In a press conference on Wednesday evening, Hisan said he found the information on the audit report regarding the facility disappointing.

He described the Hulhumale’ medical facility as the most crucial measure taken by the National Emergency Operations Center (NEOC) in response to the pandemic. And said that the benefits of building the facility are clearly visible.

“If the place, the Hulhumale’ medical facility hadn’t been built, those who get sick from Covid or those who require medical treatment may very likely been rendered on the streets,” said Hisan.

Hisan said that authorities had assessed multiple properties in Male’ and Hulhumale’ before deciding on the property in Hulhumale’.

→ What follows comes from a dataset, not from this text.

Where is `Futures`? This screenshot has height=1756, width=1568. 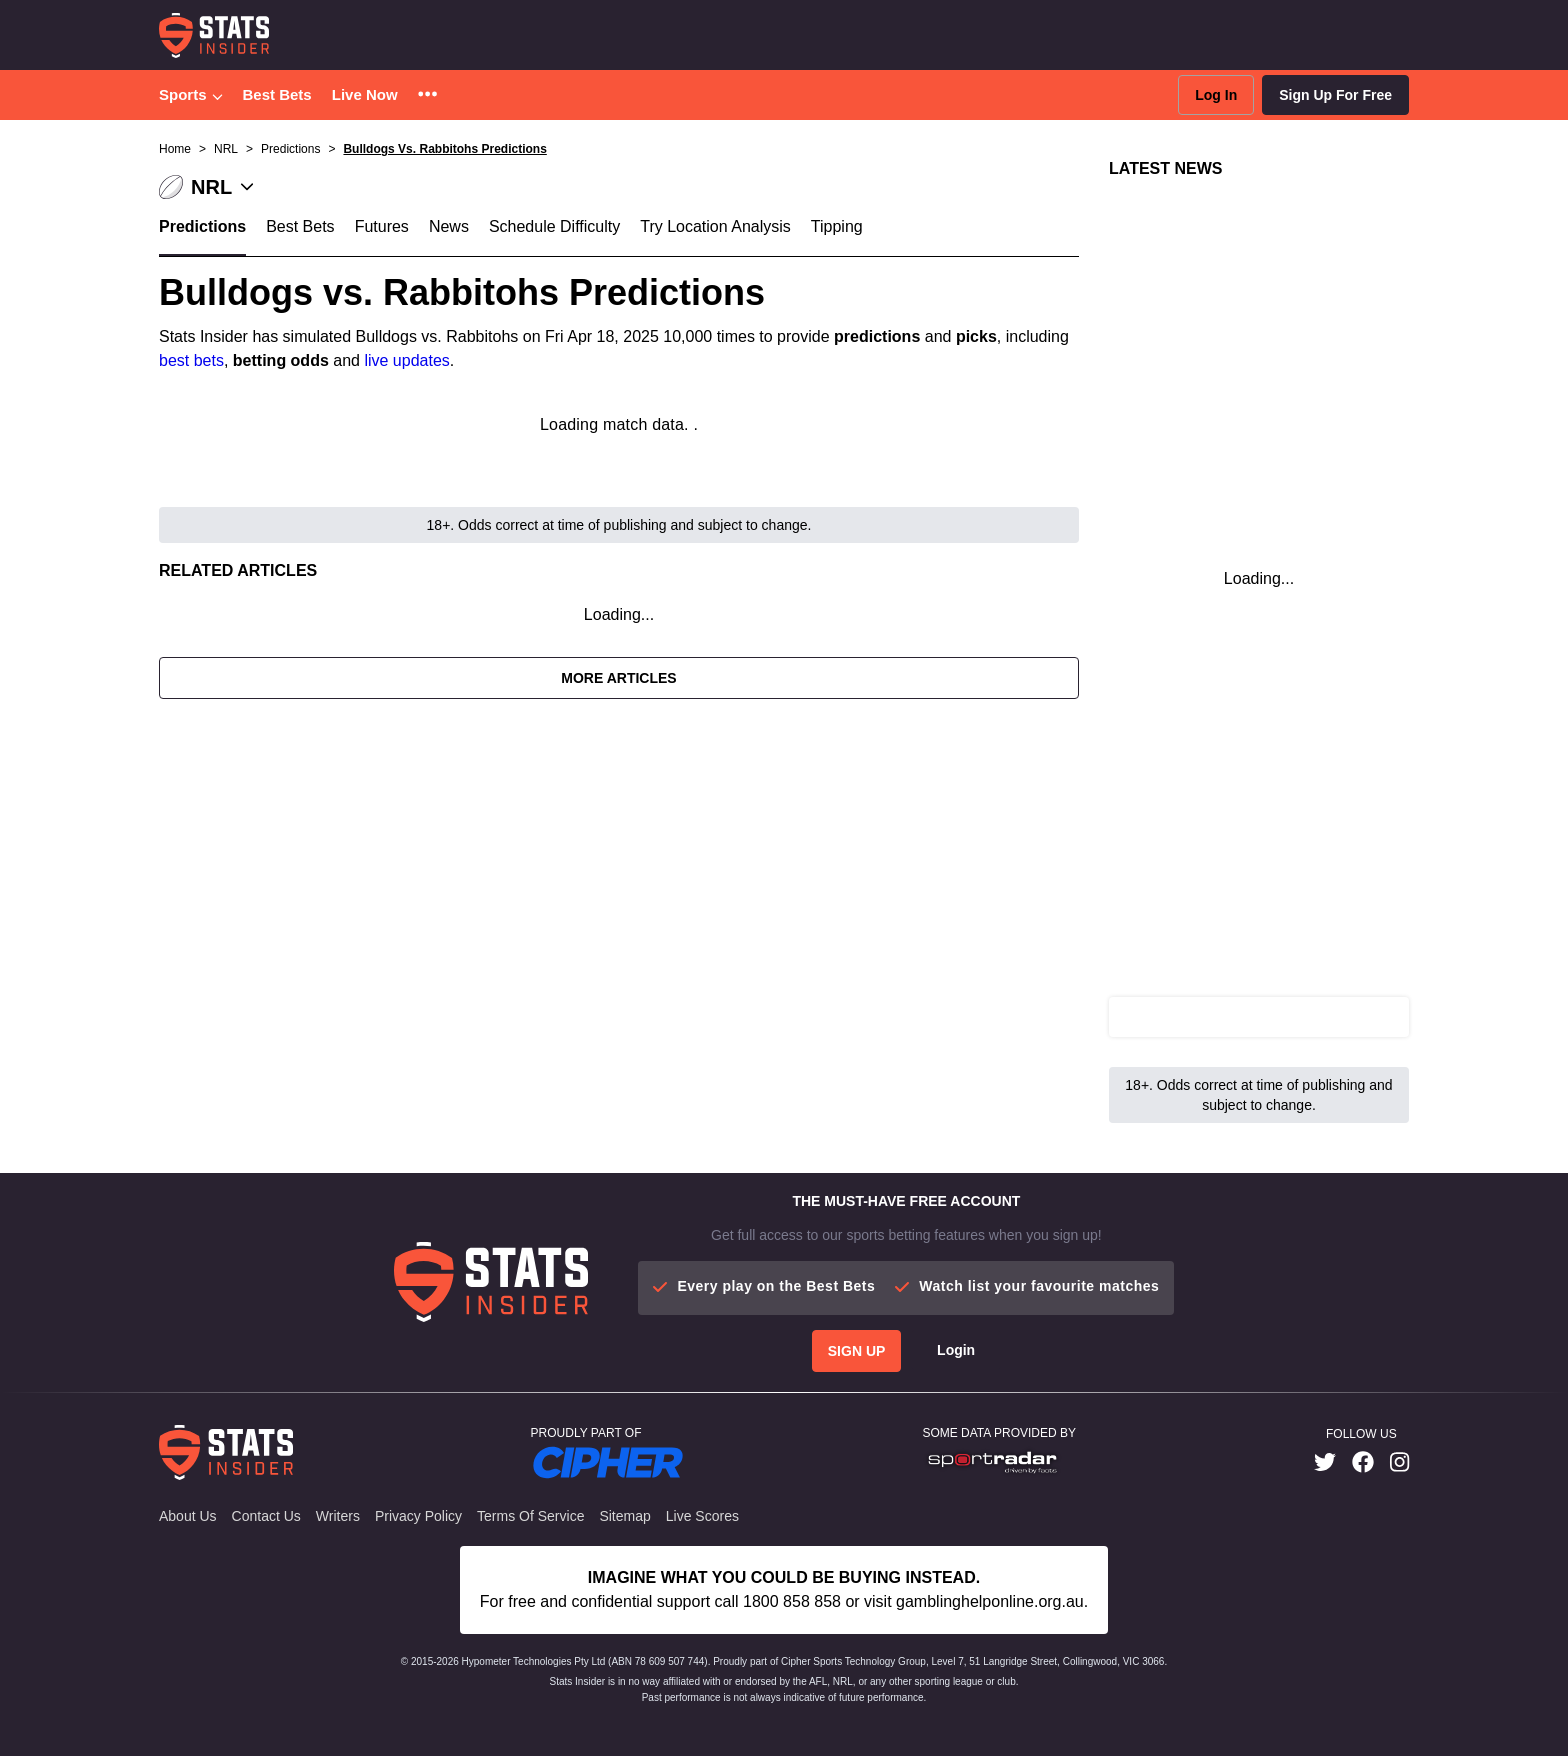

“The properties assessed include the STO Hiyaa facility in Hulhumale’ Phase II, and multiple other properties. We also checked the accommodation block used by BUCG for the airport project and conducted studies,” he said.

Hisaan said the authorities finally decided on building the facility on the property adjacent to the Tree Top Hospital, which was designated as the first COVID-19 hospital, and explained the reasons for the decision.

He said that the property was large enough to accommodate up to 300 patients, if necessary, and most of the construction on the property was already done, which meant that it would save both time and money than building the facility on vacant land.

He also noted that Hulhumale’ in linked with Male’ via a bridge, meaning that doctors and nurses will have easy access to the facility, and having Tree Top Hospital adjacent to the facility would cut down expenses in terms of logistics, and improve the speed of treatment.

“The state or any government institution does not have to pay rent for this property. And the duration of the agreement can be extended. Therefore, we do not believe this will result in any loss to the state,” he said.

Following the decision to build a 300-bed medical facility for COVID-19 patients in Hulhumale’, NDMA was allocated a 42,071 square foot land and the buildings on the land under a “handover agreement” signed between NDMA and Housing Development Corporation (HDC) to build a temporary medical facility on March 29.

 However, the audit report states that the property in question was collateral for a USD 4,315,153.75 loan taken by a private party from the Mauritius Commercial Bank (Maldives) in 2012, and that the private party in question had defaulted on the loan, as a result of which the Civil Court granted the bank the right to sell the property.

NDMA told the auditors that the decision to build the facility on the property was made following discussions between the national taskforce and NEOC.

The Auditor General’s Office, citing the possibility of the state having to make additional spending on privately owned property in the COVID-19 situation is prolonged, recommended that a plan for the future use of the property be made under counsel from relevant agencies, and take measures to solve possible legal issues pertaining to the ownership of the property which may arise in the future.

According to the audit report, the state, until June 30, spent MVR 24,194,156 on converting the property to a medical facility and procuring necessary medical equipment, and additional expenses. It included MVR 4,687,967 on converting the property to a medical facility, and MVR 19,506,188 on medical equipment and additional expenses.

The report states that while a large number of assets were procured for the facility, a register of assets wasn’t maintained as required under the public finance regulation.

In response to this, Hisan said that an inventory of all equipment procured for the facility was taken through State Trading Organization (STO), and that Indhira Gandhi Memorial Hospital (IGMH), which is currently managing the facility, is also managing inventory.

“But I note that none of this was mentioned on the audit report,” said Hisan.